*** Recorded data ***
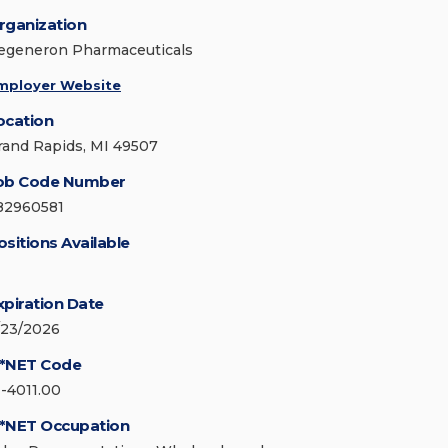
rganization
egeneron Pharmaceuticals
mployer Website
ocation
rand Rapids, MI 49507
ob Code Number
82960581
ositions Available
xpiration Date
/23/2026
*NET Code
1-4011.00
*NET Occupation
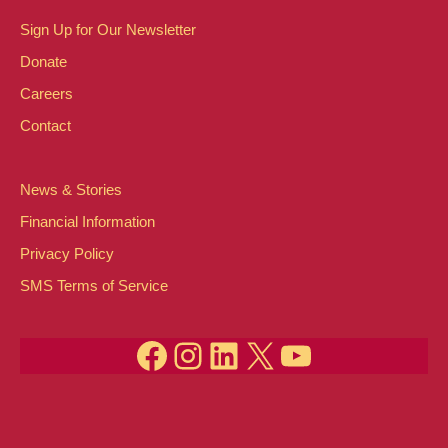
Sign Up for Our Newsletter
Donate
Careers
Contact
News & Stories
Financial Information
Privacy Policy
SMS Terms of Service
Facebook
Instagram
LinkedIn
X
YouTube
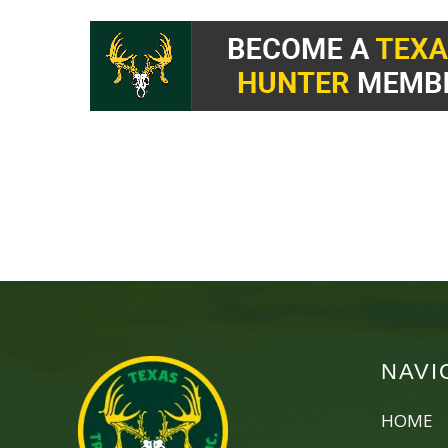
NAVI
HOME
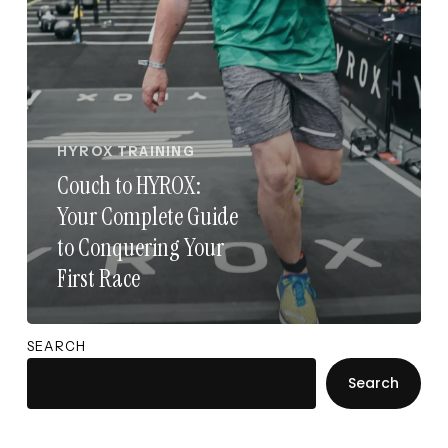
Your
First
Race
HYROX TRAINING
Couch to HYROX:
Your Complete Guide
to Conquering Your
First Race
SEARCH
Search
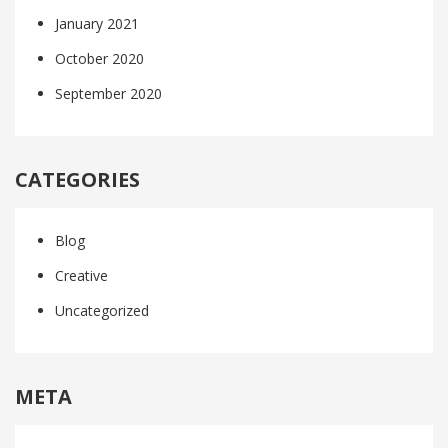
January 2021
October 2020
September 2020
CATEGORIES
Blog
Creative
Uncategorized
META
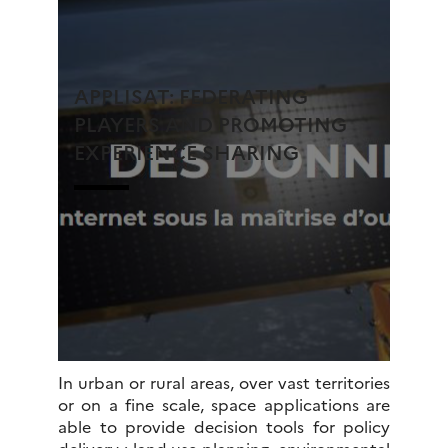
APPLISAT: FEDERATING
PLAYERS AND PROMOTING
EXPERIENCE SHARING
In urban or rural areas, over vast territories
or on a fine scale, space applications are
able to provide decision tools for policy
delivery : land use planning, environmental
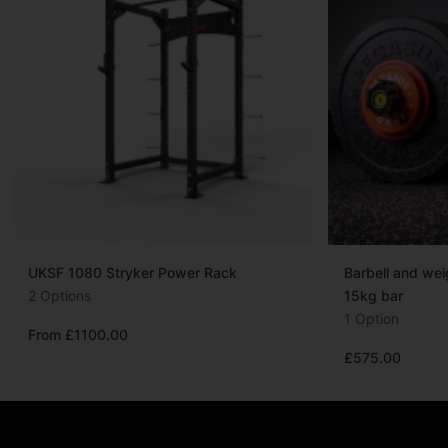
UKSF 1080 Stryker Power Rack
Barbell and we
2 Options
15kg bar
1 Option
From £1100.00
£575.00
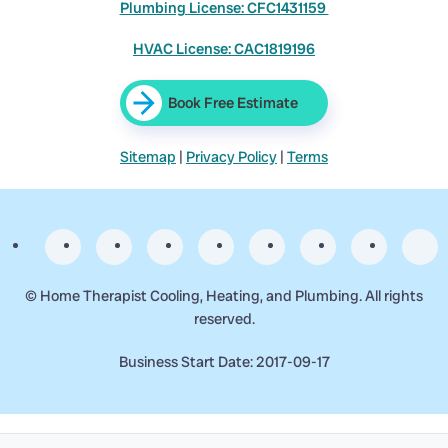
Plumbing License: CFC1431159
HVAC License: CAC1819196
Book Free Estimate
Sitemap
|
Privacy Policy
|
Terms
©
Home Therapist Cooling, Heating, and Plumbing. All rights
reserved.
Business Start Date: 2017-09-17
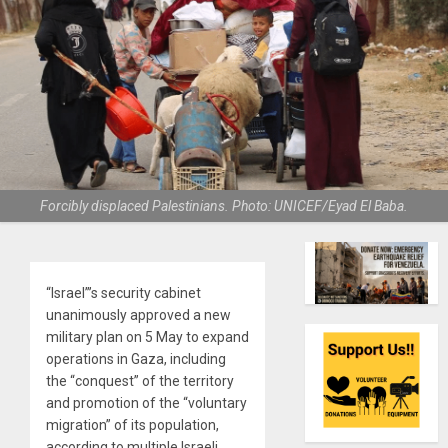
Forcibly displaced Palestinians. Photo: UNICEF/Eyad El Baba.
“Israel”’s security cabinet
unanimously approved a new
military plan on 5 May to expand
operations in Gaza, including
the “conquest” of the territory
and promotion of the “voluntary
migration” of its population,
according to multiple Israeli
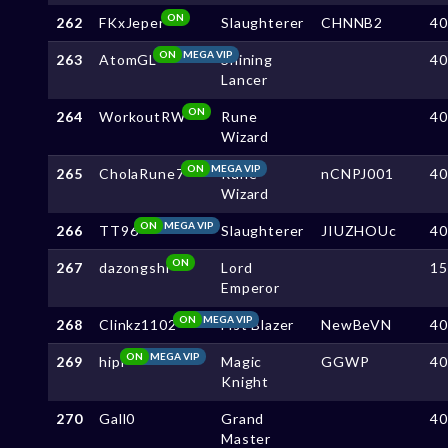
ON
262
FKxJeper
Slaughterer
CHNNB2
4
ON
MEGA VIP
263
AtomGL
Shining
4
Lancer
ON
264
WorkoutRW
Rune
4
Wizard
ON
MEGA VIP
265
CholaRune7
Rune
nCNPJ001
4
Wizard
ON
MEGA VIP
266
TT96
Slaughterer
JIUZHOUc
4
ON
267
dazongshi
Lord
1
Emperor
ON
MEGA VIP
268
Clinkz1102
Fist Blazer
NewBeVN
4
ON
MEGA VIP
269
hipi
Magic
GGWP
4
Knight
270
Gall0
Grand
4
Master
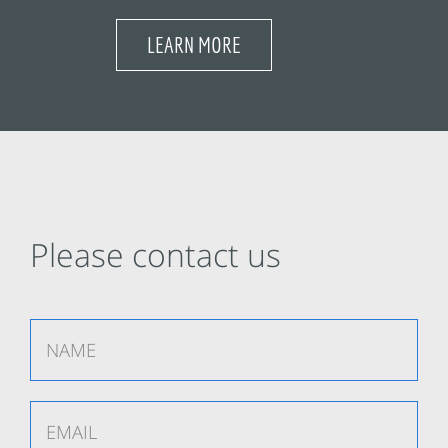
LEARN MORE
Please contact us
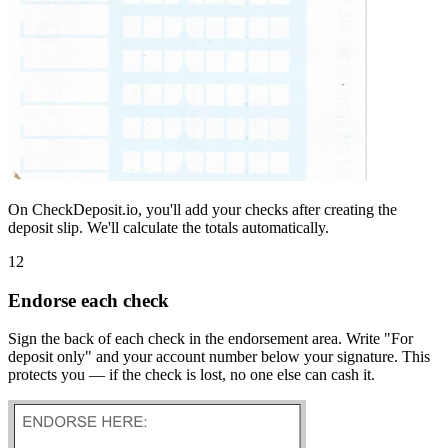
On CheckDeposit.io, you'll add your checks after creating the
deposit slip. We'll calculate the totals automatically.
12
Endorse each check
Sign the back of each check in the endorsement area. Write "For
deposit only" and your account number below your signature. This
protects you — if the check is lost, no one else can cash it.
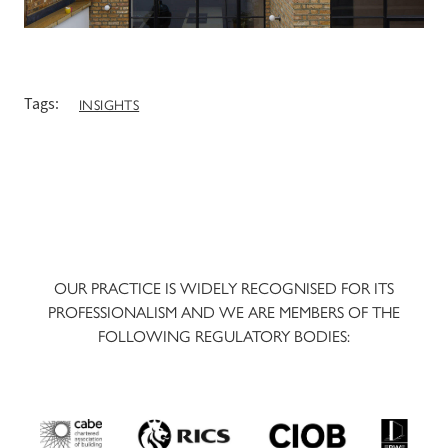
Tags:
INSIGHTS
OUR PRACTICE IS WIDELY RECOGNISED FOR ITS
PROFESSIONALISM AND WE ARE MEMBERS OF THE
FOLLOWING REGULATORY BODIES:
***
▶ **Problem description**:
Copy all lines from the listing that contain "License".

▶ **Reply**:
Plumbing License: CFC1431159
HVAC License: CAC1819196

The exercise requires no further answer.